Certainly there are circumstances where Lidar fails but I think you are exaggerating the difference. In many cases camera fails too, it certainly can’t see through fog for instance.
If the fog is thick enough, yes, that's true. Of course, up until you lose vision completely, you can usually compensate for fog well enough to detect objects crudely by just cranking up the contrast. That won't get you the text of road signs (e.g. speed limits), but most of the time, that behavior isn't safety-critical, and when it is, the signs also typically have a distinct shape, so reading the word STOP or ARRÊT or whatever usually isn't critical to detection or interpretation.
With LIDAR, you have to use statistical techniques to guess whether a return is real or not, and that only goes so far unless you have an insane amount of data (read "scanning the same scene for several minutes"). So the jury is still out on whether any of those techniques will turn out to be practical in real-world use.
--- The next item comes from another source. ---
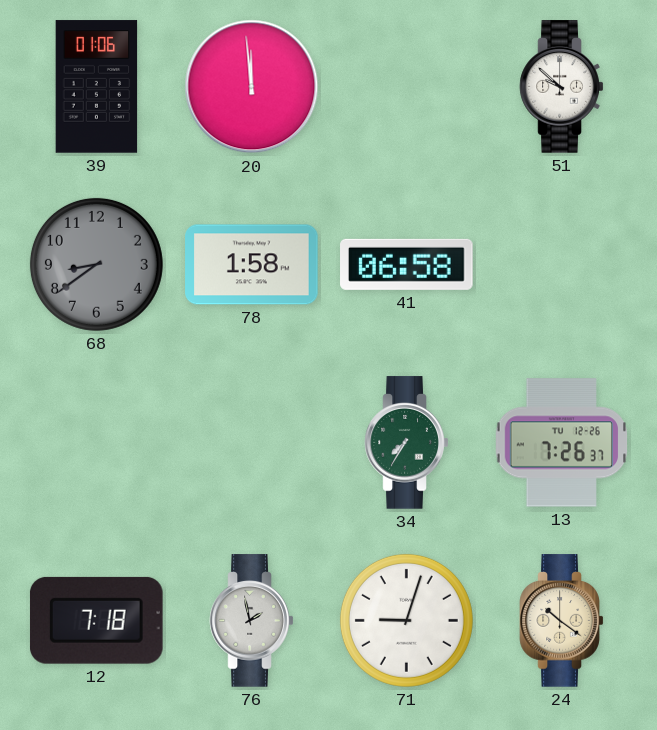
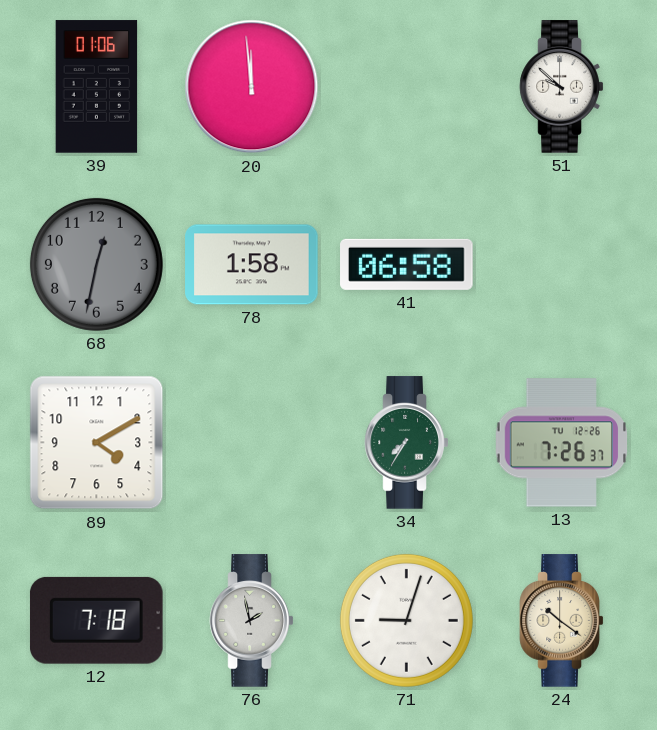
68: 8:39 -> 12:32
89: none -> 4:10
And you can do the same sort of analysis with a large number of camera photos taken over several minutes, too, which is to say that even if those techniques do prove to be viable, they still won't necessarily give LIDAR any particular advantage over cameras.
And for daylight fog, the fact that the light source (the sun) is diffuse should give cameras a large advantage over LIDAR, because you aren't generating a point source of light that gets reflected in nonuniform ways. At night, because headlights are point sources, they could theoretically be almost as much of a problem as LIDAR, though changing the beam angle (fog lights) can significantly reduce that problem.